Whilst we may just switch on lights and only think about the electric if the bulb blows or in times of a power cut, it needs to be maintained so it’s safe for everyone to use. Electric circuits which are old or poorly repaired can be very dangerous and appliances which haven’t been repaired correctly can lead to risks of shocks or fires.
It’s time then to check out how safe the electrics in our home are with this guide – and to take action if there’s anything that you feel is ringing alarm bells. Whilst electrical safety is important in all areas of the home, those which may have water or condensation involved – the kitchen and the bathroom – need particular care and consideration.
With over 50% of accidental home fires starting in the kitchen, the figures show that the majority were caused by electrical appliances such as cookers or microwaves. Other causes include problems such electricity and water coming into contact with one another, poor installation of cabling and too much heat.
Water and electricity just don’t mix. It’s a dangerous and potentially fatal combination, but there’s always going to be water in a kitchen whether it’s flowing from a tap, cooking the vegetables or condensation from boiling liquids. To stop accidents, sockets must be a safe distance away from the sink; at least 30cm is recommended for this part of the kitchen.
Tips for keeping the kitchen electrics safe:
The other area of the home where there’s always a mix of water and electricity is the bathroom.
With a wet body from the bath or shower lowering your resistance to an electric shock, this is an area where extra care is needed.
As there’s the extra element of safety needed with electrical wiring in the bathroom, many jobs need a qualified electrician. Always talk to someone with the right skills if you need any work carrying out rather than trying the job yourself.
Unless it’s a shaver socket or a standard socket which is mounted more than 3 metres away from a bath or shower, sockets are not allowed anywhere in the bathroom. This may sometimes feel inconvenient – when wanting to use a hairdryer perhaps, but it’s vital to stop water and electric mixing. Allowed shaver points have to be mounted well away from the bath or shower in case of splashes.
If you want to update the look of the bathroom and new lighting is the way forward, choose enclosed fittings rather than those which hang directly down. That way condensation from steam can’t enter the wiring.
A pull cord for the light is the safest option rather than a switch. You may think that your wet hand and an enclosed wall mounted light switch won’t be a problem, but there’s every chance it could be.

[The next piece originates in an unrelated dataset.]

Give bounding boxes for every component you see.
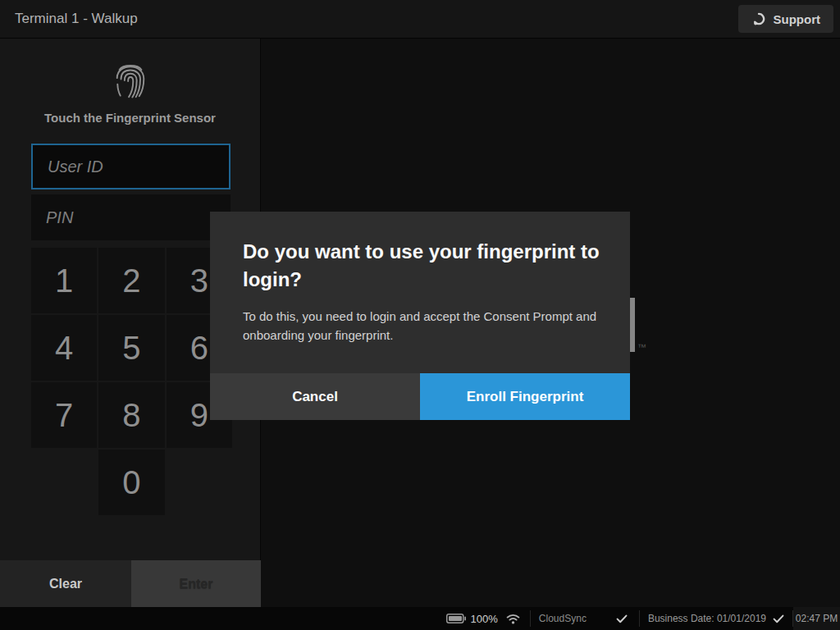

If it’s cold in your bathroom, an electric heater must be permanently wired and fixed. Never bring in a portable heater.
Wherever there’s a need to carry out a job in the home, you need to know exactly what you’re tackling otherwise you or your family could be at risk of injury. Repairs or additions involving electricity need even more skill and experience and it’s often best to call in a qualified electrician rather than ‘have a go’.
The most important advice is not to ignore small problems with anything electricity related; a slightly damaged cable, a loose socket, the slight smell of burning when you turn on an appliance. Many electrical repair jobs in the home can be quickly fixed by someone in the trade and it makes sense to tackle small jobs now before they become a major safety issue.
Electricity may be invisible, but it’s something you always need to be aware of.